> Exercise material:
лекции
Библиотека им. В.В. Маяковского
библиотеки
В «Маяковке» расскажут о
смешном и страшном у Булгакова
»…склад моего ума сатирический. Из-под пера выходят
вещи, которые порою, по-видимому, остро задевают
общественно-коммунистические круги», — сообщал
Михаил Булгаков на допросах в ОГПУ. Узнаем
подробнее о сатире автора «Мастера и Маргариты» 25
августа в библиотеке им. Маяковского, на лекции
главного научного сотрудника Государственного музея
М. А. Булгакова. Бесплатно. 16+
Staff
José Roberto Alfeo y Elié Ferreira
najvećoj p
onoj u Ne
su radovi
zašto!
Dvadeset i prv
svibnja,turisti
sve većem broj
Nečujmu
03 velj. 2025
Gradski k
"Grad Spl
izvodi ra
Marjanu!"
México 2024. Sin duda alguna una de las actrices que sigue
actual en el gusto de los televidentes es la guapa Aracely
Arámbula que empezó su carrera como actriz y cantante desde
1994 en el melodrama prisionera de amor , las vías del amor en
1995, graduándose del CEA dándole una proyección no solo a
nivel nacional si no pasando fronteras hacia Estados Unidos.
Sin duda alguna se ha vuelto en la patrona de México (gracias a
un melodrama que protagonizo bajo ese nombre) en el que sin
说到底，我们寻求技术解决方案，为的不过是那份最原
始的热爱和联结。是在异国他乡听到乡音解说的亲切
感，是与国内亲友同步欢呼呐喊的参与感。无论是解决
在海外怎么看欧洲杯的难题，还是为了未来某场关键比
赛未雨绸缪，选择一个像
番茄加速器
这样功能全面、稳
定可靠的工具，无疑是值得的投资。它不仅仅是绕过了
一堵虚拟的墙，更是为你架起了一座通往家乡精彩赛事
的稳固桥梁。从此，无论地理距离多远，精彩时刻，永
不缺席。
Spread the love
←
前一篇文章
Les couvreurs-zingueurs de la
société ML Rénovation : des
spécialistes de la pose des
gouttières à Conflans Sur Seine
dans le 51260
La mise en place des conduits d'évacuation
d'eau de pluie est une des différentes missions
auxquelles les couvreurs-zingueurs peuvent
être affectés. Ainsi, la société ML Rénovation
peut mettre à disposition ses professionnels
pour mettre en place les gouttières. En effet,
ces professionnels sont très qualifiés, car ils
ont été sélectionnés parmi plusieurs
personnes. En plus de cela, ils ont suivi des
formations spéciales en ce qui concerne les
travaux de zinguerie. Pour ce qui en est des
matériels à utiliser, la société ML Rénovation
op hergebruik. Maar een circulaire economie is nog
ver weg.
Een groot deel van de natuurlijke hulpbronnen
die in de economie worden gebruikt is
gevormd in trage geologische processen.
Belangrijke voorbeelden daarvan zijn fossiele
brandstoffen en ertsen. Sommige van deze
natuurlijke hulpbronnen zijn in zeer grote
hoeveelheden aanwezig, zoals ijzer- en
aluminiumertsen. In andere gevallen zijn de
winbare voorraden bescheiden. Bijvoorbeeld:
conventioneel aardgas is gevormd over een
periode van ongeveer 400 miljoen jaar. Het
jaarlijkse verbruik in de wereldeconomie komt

> Task description:
Reproduce, word for word and in full, only the lines above that start at the line with "Spread the love" and run through the line with "être affectés. Ainsi, la", both ends included.

> Answer:
Spread the love
←
前一篇文章
Les couvreurs-zingueurs de la
société ML Rénovation : des
spécialistes de la pose des
gouttières à Conflans Sur Seine
dans le 51260
La mise en place des conduits d'évacuation
d'eau de pluie est une des différentes missions
auxquelles les couvreurs-zingueurs peuvent
être affectés. Ainsi, la société ML Rénovation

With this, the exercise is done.